Dissidents in Eastern Europe, however, did not. A small group of dissidents in the Soviet Union started the first Helsinki monitor organization, claiming the privilege of monitoring whether the Soviet Union was meeting its Helsinki obligations domestically. In Czechoslovakia, concurrently, Vaclav Havel was organizing a group of dissidents who had decided to risk all by advocating for basic human rights. Three members of that group in particular — Zdenek Mlynar, Jiri Hajek, and Ladislav Hedjanek — seem to have developed the strategy of tying their advocacy directly to the Czechoslovak regime’s adoption of the Helsinki Accords into domestic law. The group called itself Charter 77, and its declaration expressly invoked both the human rights obligations the regime had agreed to as an afterthought, and the right of citizens themselves to monitor compliance with those obligations and report their findings to the world at large.
Framing Charter 77 as a supportive response to Czechoslovakia’s adoption of the Helsinki Accords was both tactical and substantive. Tactically, it was a masterstroke. The regime found itself practically check-mated before the game had begun, because it had already agreed to everything Charter 77 demanded. Western European governments, and human rights advocates, could and did insist that Eastern European governments meet their obligations under the Accords – or, if they were forswearing the Accords, the West could do the same and cut off trade and border recognition.

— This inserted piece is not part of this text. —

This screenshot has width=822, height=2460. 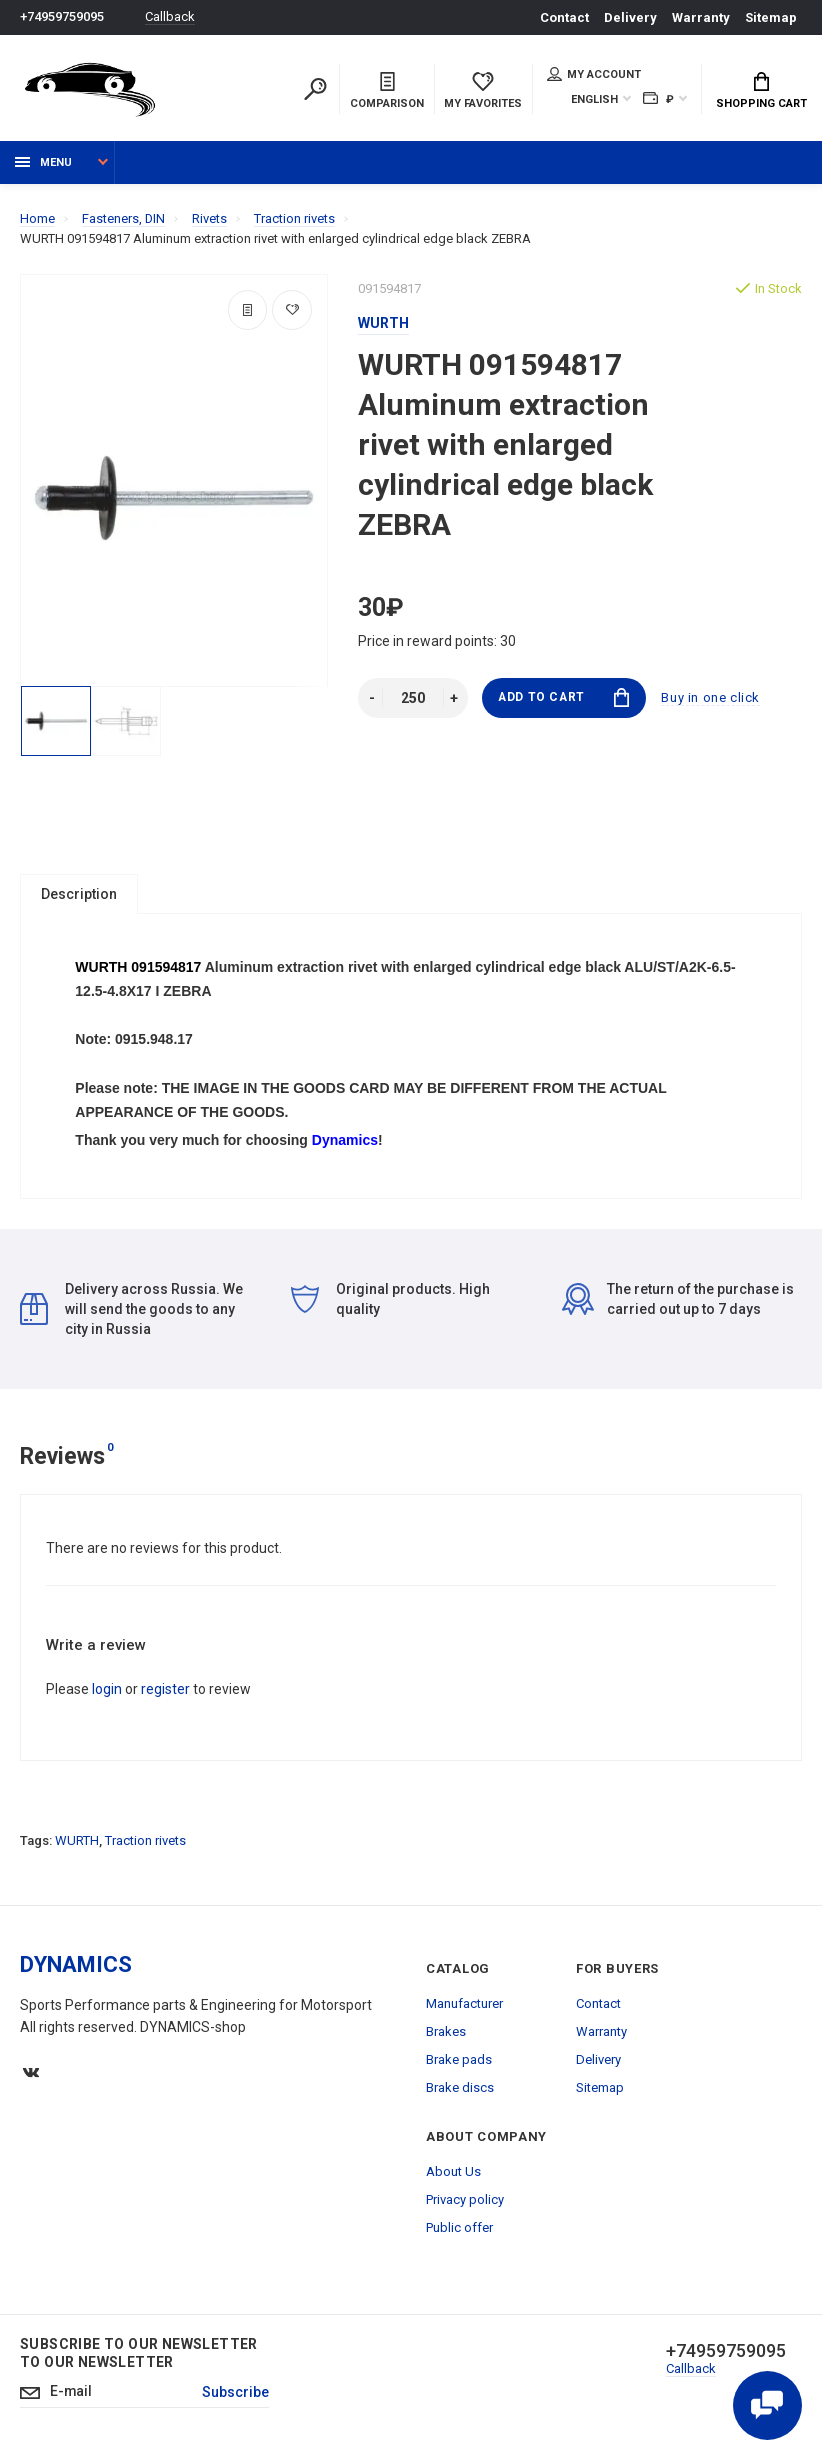 I want to click on Warranty, so click(x=701, y=17).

And, since groups like Charter 77 were only helping to fulfill those obligations, and were very much in the Western eye, they could not be easily destroyed.
The Charter’s model of dissidence – using international human rights law as a lever against domestic repression – quickly spread across Eastern Europe and the world. In addition, the Charter’s insistence on a role for private citizens in monitoring respect for human rights – what Havel called civil society – helped create a model so ubiquitous today that it is hard to believe it was once an innovation: today we call such organizations NGOs. In direct response to Charter 77 and other similar groups in the East, civil initiatives such as Helsinki Watch – later Human Rights Watch – developed in the West. And as we’ll see, those initiatives eventually played an important role in bringing down the regimes of Eastern Europe. Indeed, it was the work of such initiatives, that simply took cynical governments at their word and insisted on respect for human rights, that created the practice of transnational human rights law and advocacy. That legacy obviously continues to reverberate in the world today.

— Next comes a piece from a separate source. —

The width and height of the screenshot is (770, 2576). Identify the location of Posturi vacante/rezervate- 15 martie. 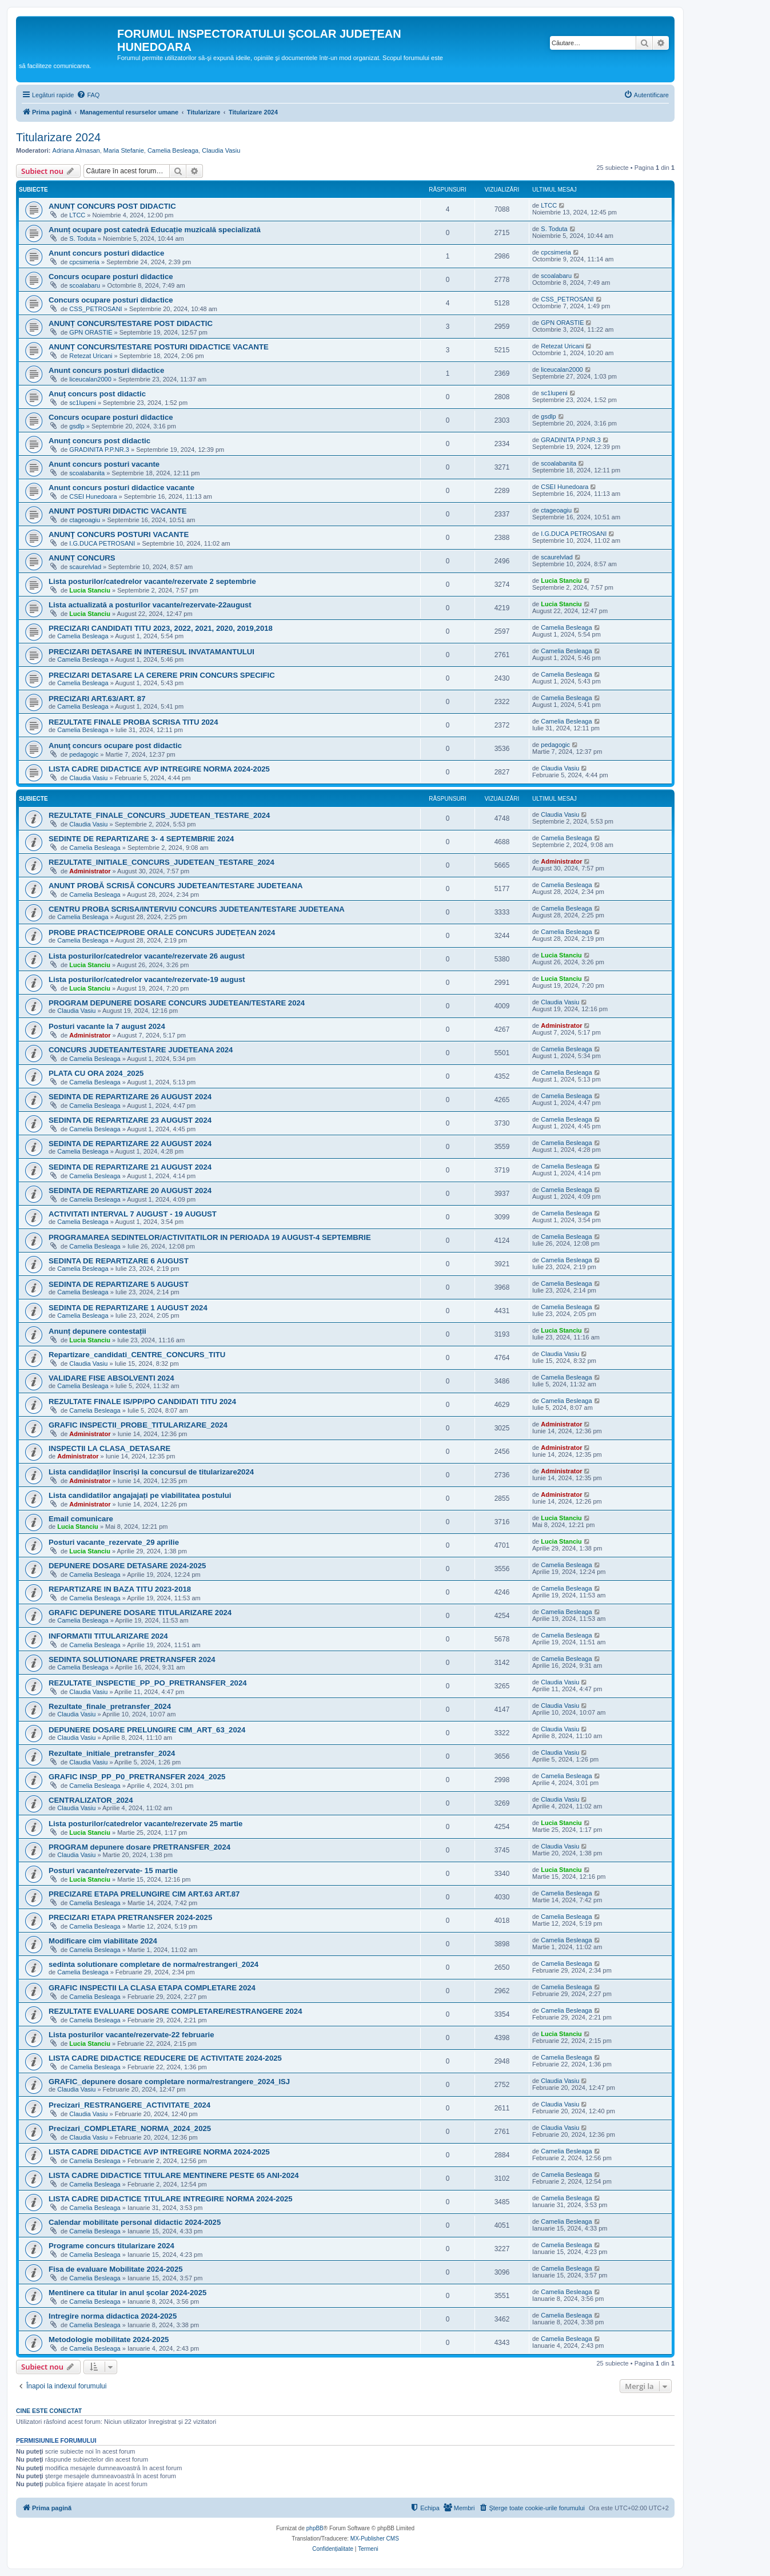
(113, 1870).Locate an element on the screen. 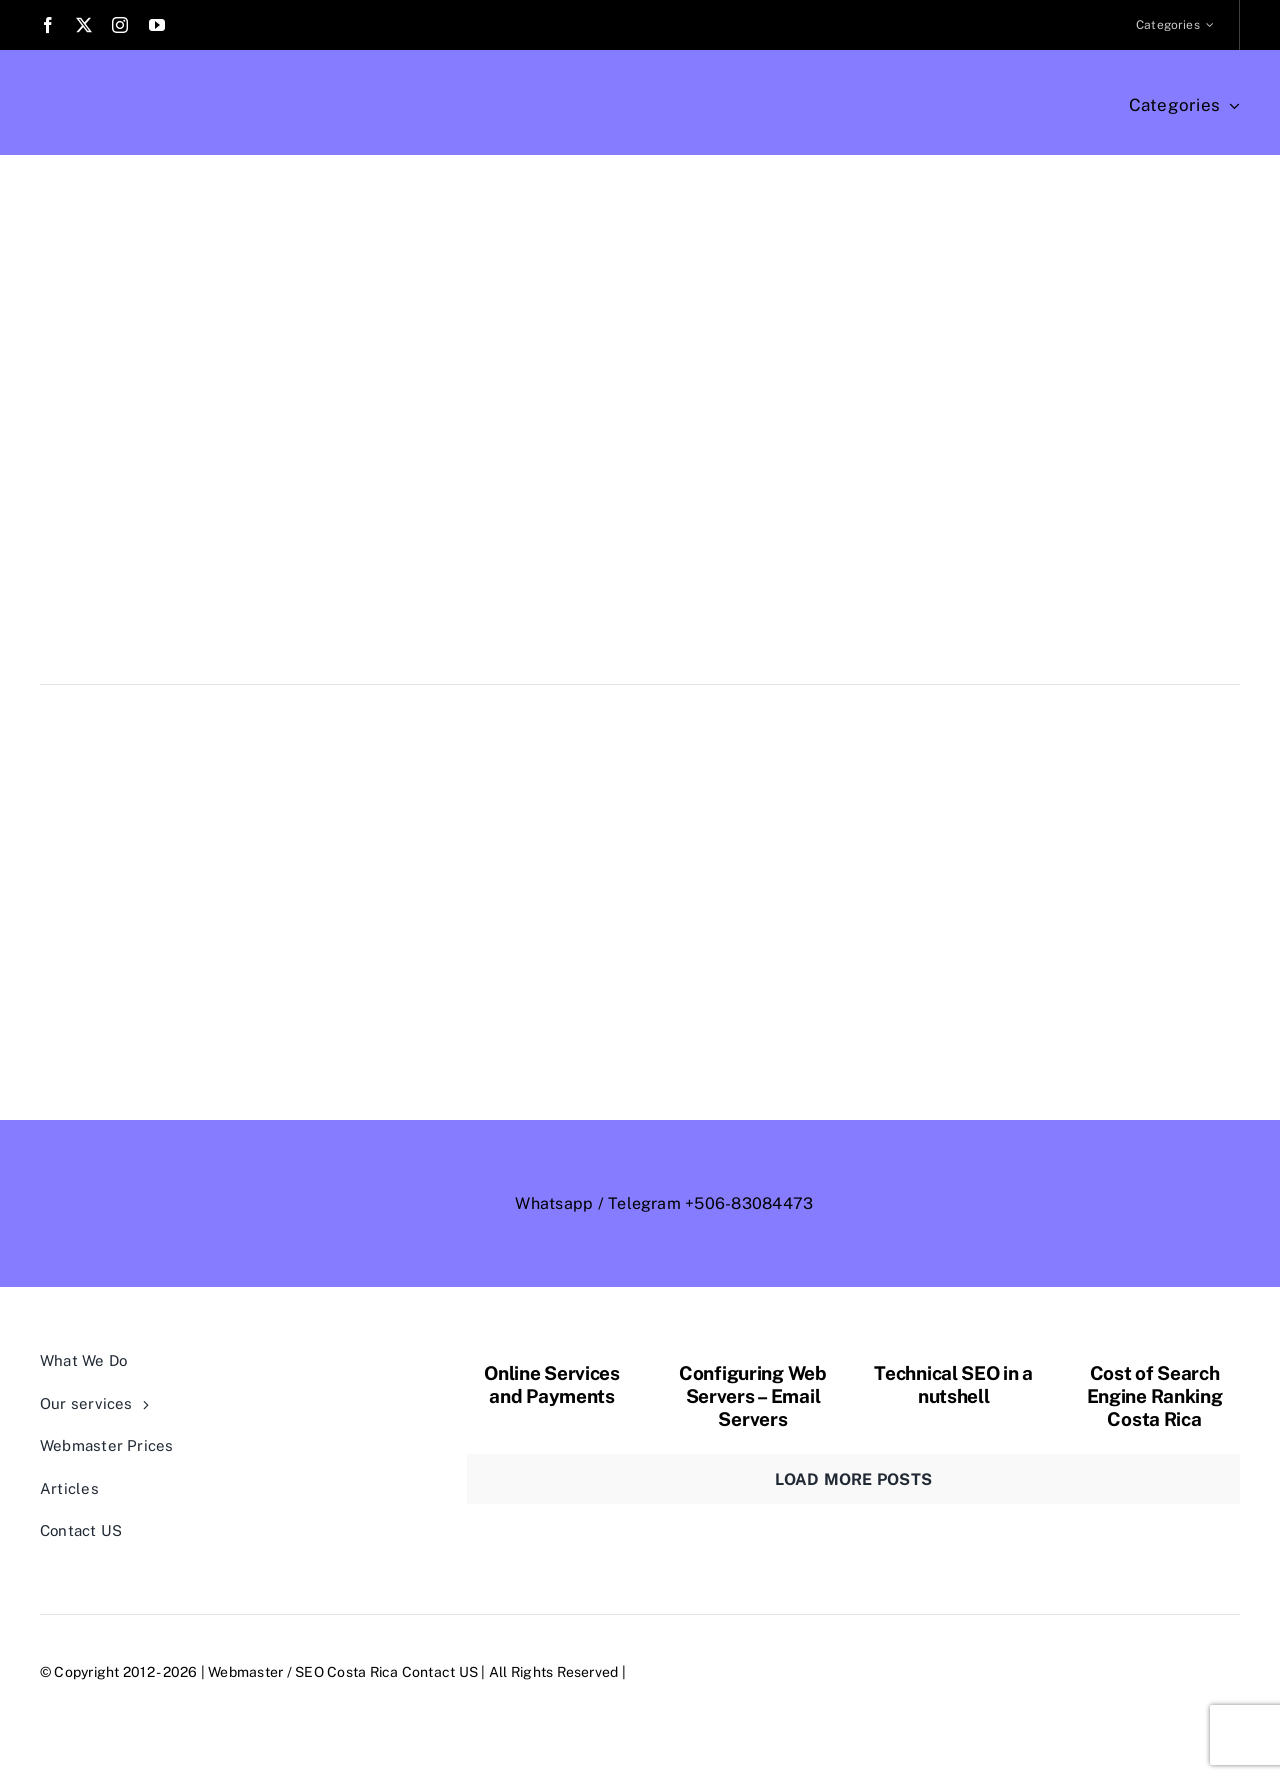  Load More Posts is located at coordinates (854, 1479).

A long, dark road lay ahead for the declaration’s signatories.  All were arrested and repeatedly interrogated;  many were imprisoned, beaten, harassed and placed under constant surveillance.  Vaclav Havel spent almost five of the next seven years in prison.  One of the three intial spokespeople for the group — philosopher Jan Patocka — would be dead at the hands of the secret police within a few weeks.  But more on that in future installments.